La planète des chats est une merveille de BD. Le départ involontaire du docteur Poche avec une bande de gamins surdoués pour une planète à l’état moyenâgeux peuplée d’animaux parlants était prétexte à de grands moments héroïques et surréalistes, des personnages hauts en couleur et une touche Wasterlain dans la narration toujours un peu en recul et amusée. Un truc qui devrait faire partie de toutes les bibliothèques BD qui se respectent.
Ce retour arrive plus de trente ans après la parution originale (1981) et cela se ressent un peu. Surtout sur le personnage de Poche. À ses débuts, le docteur Poche est un jeune médecin sympathique embarqué dans des histoires fantastiques. Avec Karabouilla, il avait pris une densité très rare à l’époque dans la BD franco-belge « jeunesse ». La planète des chats est un peu l’aboutissement du personnage puisque Wasterlain va ensuite l’utiliser pour toutes sortes de projets décalés (un hommage à Hergé dans Le renard bleu puis des gags surréalistes où Poche devient un peu ridicule et énervé. Cette évolution fait un peu penser à celle de Spirou de Franquin avec Panade à Champignac où les protagonistes historiques sont ridiculisés. Il faut dire que les aventures étaient passées du côté de Jeannette Pointu qui vivait des choses plus intenses que le docteur Poche.

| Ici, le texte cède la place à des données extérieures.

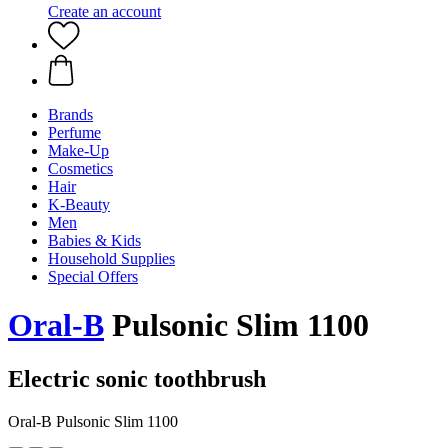
Create an account
Brands
Perfume
Make-Up
Cosmetics
Hair
K-Beauty
Men
Babies & Kids
Household Supplies
Special Offers
Oral-B
Pulsonic Slim 1100
Electric sonic toothbrush
Oral-B Pulsonic Slim 1100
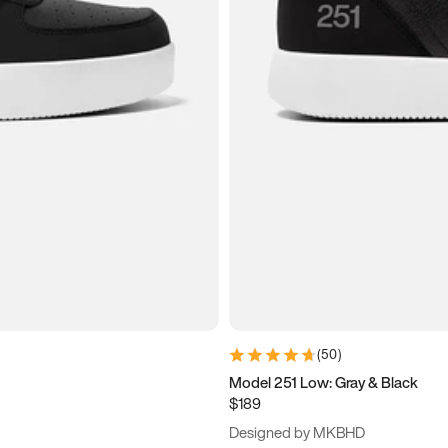
(
50
)
Model 251 Low: Gray & Black
$189
Designed by MKBHD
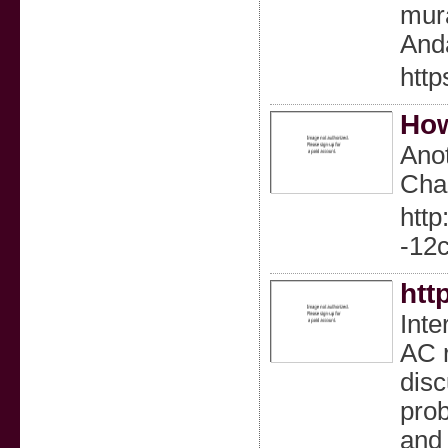
mura
Anda
http
How
Anot
Chan
http
-12
htt
Inte
AC r
dis
prob
and 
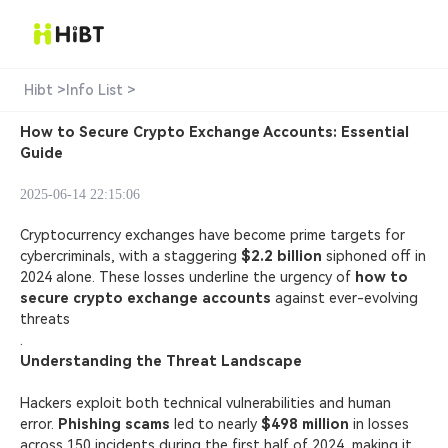
Hibt >
Info List >
How to Secure Crypto Exchange Accounts: Essential
Guide
2025-06-14 22:15:06
Cryptocurrency exchanges have become prime targets for
cybercriminals, with a staggering
$2.2 billion
siphoned off in
2024 alone. These losses underline the urgency of
how to
secure crypto
exchange accounts
against ever-evolving
threats
.
Understanding the Threat Landscape
Hackers exploit both technical vulnerabilities and human
error.
Phishing scams
led to nearly
$498 million
in losses
across 150 incidents during the first half of 2024, making it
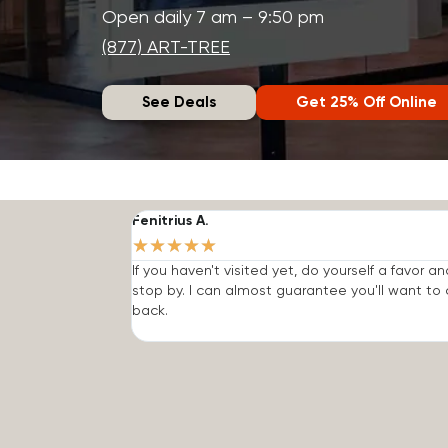
Open daily 7 am – 9:50 pm
(877) ART-TREE
See Deals
Get 25% Off Online
Fenitrius A.
★
★
★
★
★
If you haven't visited yet, do yourself a favor an
stop by. I can almost guarantee you'll want t
back.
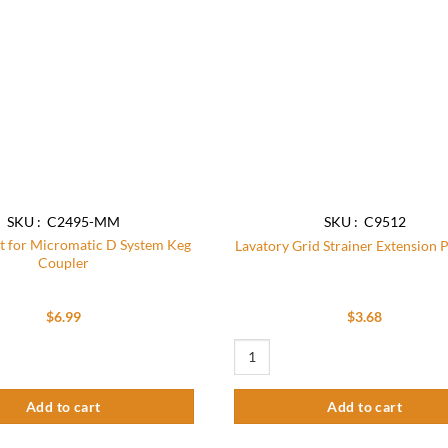
SKU : C2495-MM
SKU : C9512
it for Micromatic D System Keg
Lavatory Grid Strainer Extension P
Coupler
$
6.99
$
3.68
 for Micromatic D System Keg Coupler quantity
Lavatory Grid Strainer Extension Pip
Add to cart
Add to cart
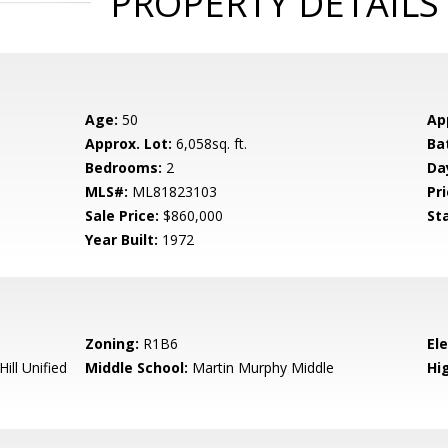
PROPERTY DETAILS
Age:
50
Ap
Approx. Lot:
6,058sq. ft.
Ba
Bedrooms:
2
Da
MLS#:
ML81823103
Pri
Sale Price:
$860,000
St
Year Built:
1972
Zoning:
R1B6
El
ill Unified
Middle School:
Martin Murphy Middle
Hig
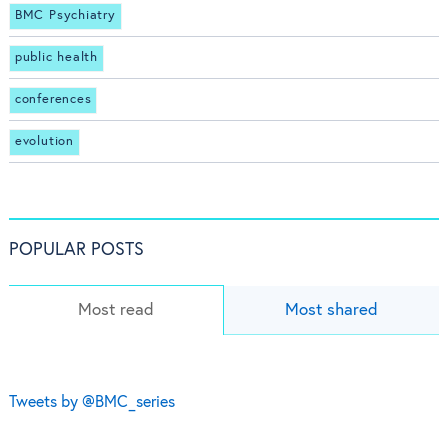
BMC Psychiatry
public health
conferences
evolution
POPULAR POSTS
Most read
Most shared
Tweets by @BMC_series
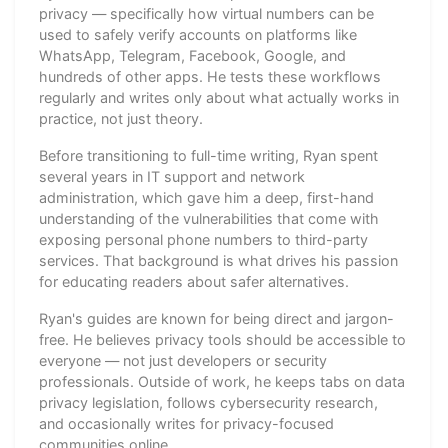
privacy — specifically how virtual numbers can be
used to safely verify accounts on platforms like
WhatsApp, Telegram, Facebook, Google, and
hundreds of other apps. He tests these workflows
regularly and writes only about what actually works in
practice, not just theory.
Before transitioning to full-time writing, Ryan spent
several years in IT support and network
administration, which gave him a deep, first-hand
understanding of the vulnerabilities that come with
exposing personal phone numbers to third-party
services. That background is what drives his passion
for educating readers about safer alternatives.
Ryan's guides are known for being direct and jargon-
free. He believes privacy tools should be accessible to
everyone — not just developers or security
professionals. Outside of work, he keeps tabs on data
privacy legislation, follows cybersecurity research,
and occasionally writes for privacy-focused
communities online.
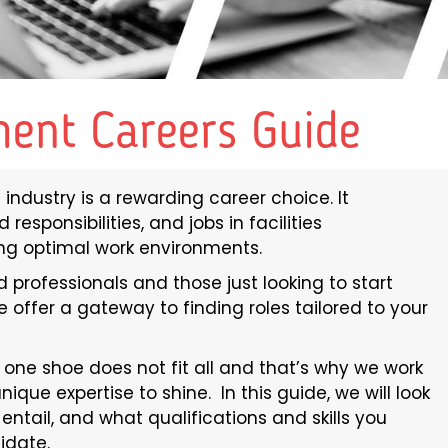
ment Careers Guide
industry is a rewarding career choice. It
esponsibilities, and jobs in facilities
ing optimal work environments.
 professionals and those just looking to start
 offer a gateway to finding roles tailored to your
one shoe does not fit all and that’s why we work
nique expertise to shine. In this guide, we will look
 entail, and what qualifications and skills you
didate.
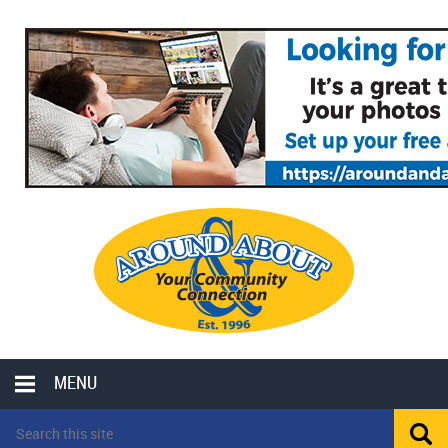
MENU
LOCAL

Quand Wasterlain a relancé pour Casterman le docteur Poche, c’était pour le coup du vrai « jeunesse » sans beaucoup de degrés de lecture. Le personnage, en régressant, avait perdu de son charisme et de son charme, voire de sa folie. En reprenant le docteur à l’époque de sa gloire (et des souvenirs émus des fans), Wasterlain s’est retrouvé un peu encombré. Poche a perdu son côté posé qui faisait justement le charme de la juxtaposition avec un univers décalé.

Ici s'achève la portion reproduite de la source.